Week in Review
- Despite today’s downdraft, Asian equities were mostly higher for the week, except for Mainland China, which reopened from a weeklong holiday on Monday.
- US Senate Majority Leader Chuck Schumer and five senators visited China this week, meeting with President Xi and Foreign Minister Wang. The group released an amended statement following attacks on Israel over the weekend.
- There were multiple examples of state-sponsors actors seeking to support stocks and the economy including an expressed willingness to expand this year’s fiscal deficit, the purchase of shares in large banks by an investment group associated with China’s sovereign wealth fund, and the announcement of a state-backed stabilization fund.

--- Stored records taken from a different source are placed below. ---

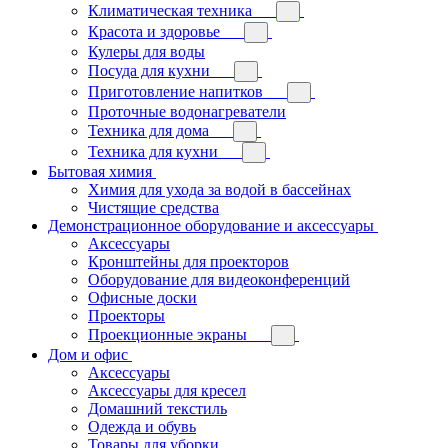
Климатическая техника
Красота и здоровье
Кулеры для воды
Посуда для кухни
Приготовление напитков
Проточные водонагреватели
Техника для дома
Техника для кухни
Бытовая химия
Химия для ухода за водой в бассейнах
Чистящие средства
Демонстрационное оборудование и аксессуары
Аксессуары
Кронштейны для проекторов
Оборудование для видеоконференций
Офисные доски
Проекторы
Проекционные экраны
Дом и офис
Аксессуары
Аксессуары для кресел
Домашний текстиль
Одежда и обувь
Товары для уборки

- LVMH and Japanese retail group Fast Retailing, which owns Uniqlo, both reported better-than-expected China revenue this week.
Friday’s Key News
Friday The 13th lived up to its unlucky reputation as Asian equity markets were lower on the rising probability of another Fed hike after the US’ hot CPI print, which led the US dollar higher.

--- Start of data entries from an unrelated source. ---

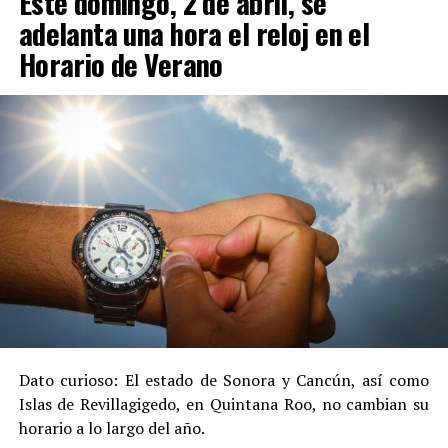
Este domingo, 2 de abril, se
adelanta una hora el reloj en el
Horario de Verano
Dato curioso: El estado de Sonora y Cancún, así como
Islas de Revillagigedo, en Quintana Roo, no cambian su
horario a lo largo del año.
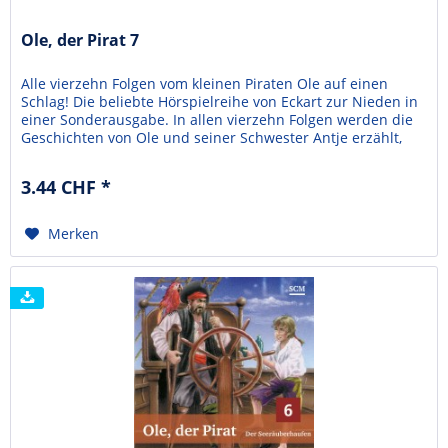
Ole, der Pirat 7
Alle vierzehn Folgen vom kleinen Piraten Ole auf einen
Schlag! Die beliebte Hörspielreihe von Eckart zur Nieden in
einer Sonderausgabe. In allen vierzehn Folgen werden die
Geschichten von Ole und seiner Schwester Antje erzählt,
die auf ein Piratenschiff geraten. Die Piraten wollen Ole
nicht mehr gehen lassen und die beiden Kleinmatrosen
3.44 CHF *
müssen ganz schön mutig sein. In...
Merken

Despite today’s downdraft as traders took short term profits following several strong days, Asian equities managed gains for the week other than Mainland China. In addition to the macroeconomic headwinds, JD.com’s meeting with sell side analysts prior to their earnings release was a disaster. After the conference call, analysts cut their price targets for the stock and lowered their Q3 revenue target to ~1% year over year (YoY). JD’s US listing fell -8.27% yesterday in US trading hours though their Hong Kong share class (9618 HK) declined -11.47% as a rumor that the CEO had been arrested added to the downside. Obviously, the rumor is not true as the company denied it. JD’s US listing hit a three-year low while the Hong Kong share class was Hong Kong’s most heavily traded stock at HKD 4.28 billion traded, which is light, though its volume was 40 million shares traded versus yesterday’s 8.7 million. JD.com’s P/E is now 9, which is why I have advocated that companies pay a dividend. If you are being treated like a value stock, do what value stocks do, which is pay a dividend as they have the cash on the books.